Montgomery County emergency management officials said that 10 helicopters were requested to the scene, and that several buses from a local school were also called out to help transport stranded motorists, WAND-TV reported.
Quetta Penson was traveling on I-55 toward the scene when she saw a huge dust cloud "across the entire highway."
"As we got closer, I started seeing a darker color smoke and then suddenly a motorcycle rider that was coming back [toward us]. He was trying to get people to stay as far back as they possibly could," Penson recounted. "He was covered from head to toe in dust."
Then she heard the loud "booms" of gas tanks exploding -- "It was one right after the other," she said.

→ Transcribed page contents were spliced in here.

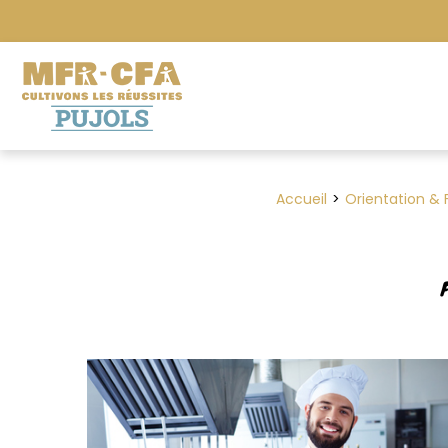
Accueil
Orientation & 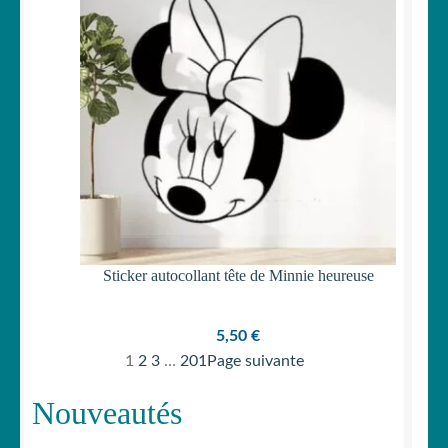
Sticker autocollant tête de Minnie heureuse
5,50
€
1
2
3
…
201
Page suivante
Nouveautés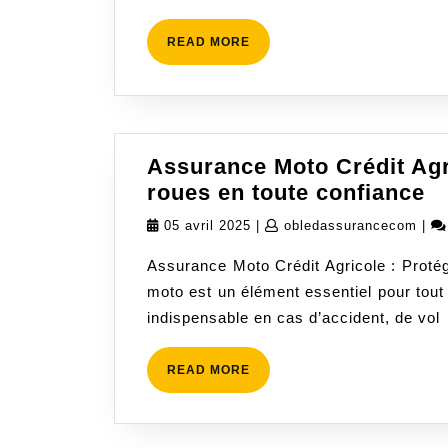
READ
READ MORE
MORE
Assurance Moto Crédit Agr
A
roues en toute confiance
M
05
oble
05 avril 2025
|
obledassurancecom
|
Cr
avril
Assurance Moto Crédit Agricole : Proté
Ag
2025
moto est un élément essentiel pour tout 
:
indispensable en cas d’accident, de vol
P
vo
d
READ
READ MORE
MORE
r
e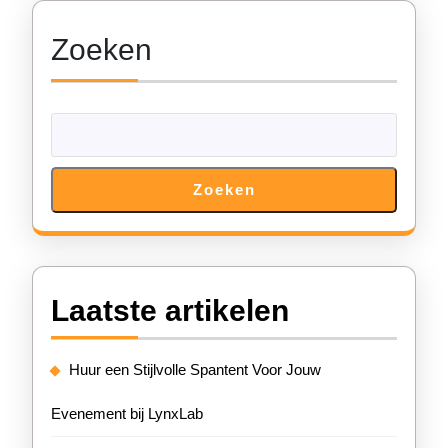
Zoeken
Zoeken
Laatste artikelen
Huur een Stijlvolle Spantent Voor Jouw
Evenement bij LynxLab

Leyla Arsan, of Chicago, told The New York Times that she had been driving along I-55 on Monday when she began to see the dust and smoke, but cars didn't appear to be slowing down. “Trucks were fishtailing left and right,” she noted. Arsan said she was forced to turn around to avoid the crash site.

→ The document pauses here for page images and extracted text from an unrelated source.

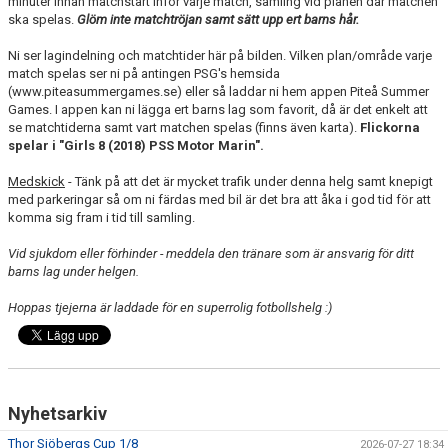
minuter innan matchstart inför varje match, samling vid planen där matchen
DOKUMENT
ska spelas.
Glöm inte matchtröjan samt sätt upp ert barns hår.
KONTAKT
Ni ser lagindelning och matchtider här på bilden. Vilken plan/område varje
match spelas ser ni på antingen PSG's hemsida
(www.piteasummergames.se) eller så laddar ni hem appen Piteå Summer
GÄSTBOK
Games. I appen kan ni lägga ert barns lag som favorit, då är det enkelt att
se matchtiderna samt vart matchen spelas (finns även karta).
Flickorna
spelar i "Girls 8 (2018) PSS Motor Marin".
Medskick
- Tänk på att det är mycket trafik under denna helg samt knepigt
med parkeringar så om ni färdas med bil är det bra att åka i god tid för att
komma sig fram i tid till samling.
Vid sjukdom eller förhinder - meddela den tränare som är ansvarig för ditt
barns lag under helgen.
Hoppas tjejerna är laddade för en superrolig fotbollshelg :)
Nyhetsarkiv
Thor Sjöbergs Cup 1/8
2026-07-27 18:34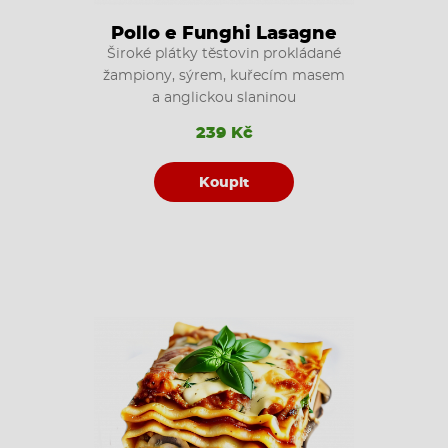
Pollo e Funghi Lasagne
Široké plátky těstovin prokládané
žampiony, sýrem, kuřecím masem
a anglickou slaninou
239 Kč
Koupit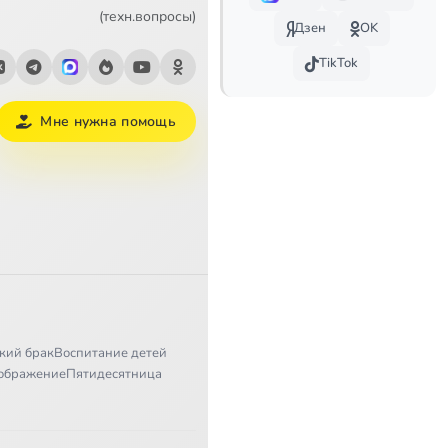
38:39
(техн.вопросы)
Дзен
OK
40:45
Сейчас
TikTok
49:46
Мне нужна помощь
43:15
47:15
43:03
46:36
51:09
кий брак
Воспитание детей
31:21
ображение
Пятидесятница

Video from the fiery scene showed multiple tractor-trailer trucks and cars mangled from the crash, with first responders battling both smoke from the collisions and the blowing heavy dust. State police said that at least 30 tractor-trailers and 42 passenger vehicles were involved in the pileup, including two tractor trailers that caught fire as a result of the crash.
Kevin Schott, director of Montgomery County’s Emergency Management Agency, said at a news conference Monday that the thick haze, combined with the dozens of vehicles scattered across both sides of the highway, posed a challenge for first responders trying to reach “victims in a rapid manner.” Everyone’s “eyes are full of it,” he said of the heavy dust in the air.
“We had to search every vehicle, whether they were involved in the accident or just pulled over, to check for injuries,” Schott said.
“This is a difficult scene, something that is very hard to train for,” he added.
State police said the cause of the chain-reaction crashes was due to the "excessive winds blowing dirt from farm fields across the highway leading to zero visibility," as was noted by the National Weather Service’s St. Louis office.
Emergency crews on the scene of a major pileup crash caused by a dust storm on Interstate 55 in Montgomery County in central Illinois on Monday, May 1, 2023. State police said several people were injured. (Nathan J. Cormier)
AccuWeather Senior Meteorologist Bob Larson said there was an "enhanced risk" of blowing dust and dust storms in the area due to a "trifecta" of high winds, dry ground and loose soil. Winds from the northwest were averaging between 25 and 35 mph Monday, with gusts between 40 and 45 mph. "In addition to the wind, [central Illinois is] coming off a dry April, with roughly half of the historical average amount of rain during the month," Larson said.